━━ RECORDS TO PROCESS

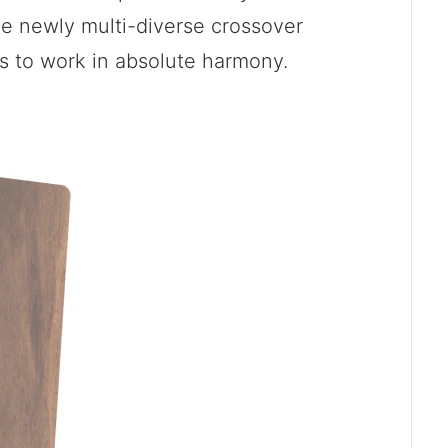
he newly multi-diverse crossover
s to work in absolute harmony.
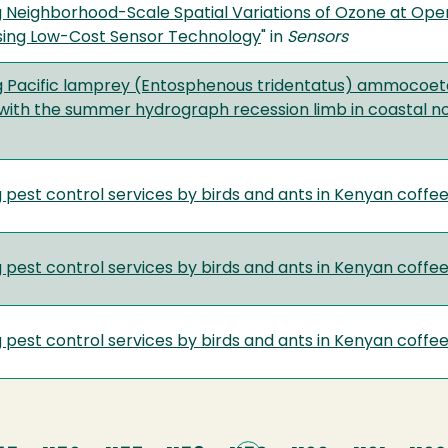
g Neighborhood-Scale Spatial Variations of Ozone at Open
sing Low-Cost Sensor Technology
" in
Sensors
g Pacific lamprey (Entosphenous tridentatus) ammocoete h
with the summer hydrograph recession limb in coastal no
 pest control services by birds and ants in Kenyan coffe
 pest control services by birds and ants in Kenyan coffe
 pest control services by birds and ants in Kenyan coffe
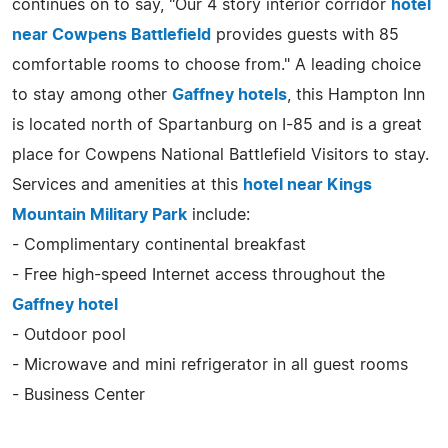
continues on to say, "Our 4 story interior corridor
hotel
near Cowpens Battlefield
provides guests with 85
comfortable rooms to choose from." A leading choice
to stay among other
Gaffney hotels
, this Hampton Inn
is located north of Spartanburg on I-85 and is a great
place for Cowpens National Battlefield Visitors to stay.
Services and amenities at this
hotel near Kings
Mountain Military Park
include:
- Complimentary continental breakfast
- Free high-speed Internet access throughout the
Gaffney hotel
- Outdoor pool
- Microwave and mini refrigerator in all guest rooms
- Business Center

━━━━

BRIEF |
All lines from the one containing "this Hampton Inn" to the last line above should be reproduced exactly, and no other lines should be given.

SOLUTION TO THIS TASK |
, this Hampton Inn
is located north of Spartanburg on I-85 and is a great
place for Cowpens National Battlefield Visitors to stay.
Services and amenities at this
hotel near Kings
Mountain Military Park
include:
- Complimentary continental breakfast
- Free high-speed Internet access throughout the
Gaffney hotel
- Outdoor pool
- Microwave and mini refrigerator in all guest rooms
- Business Center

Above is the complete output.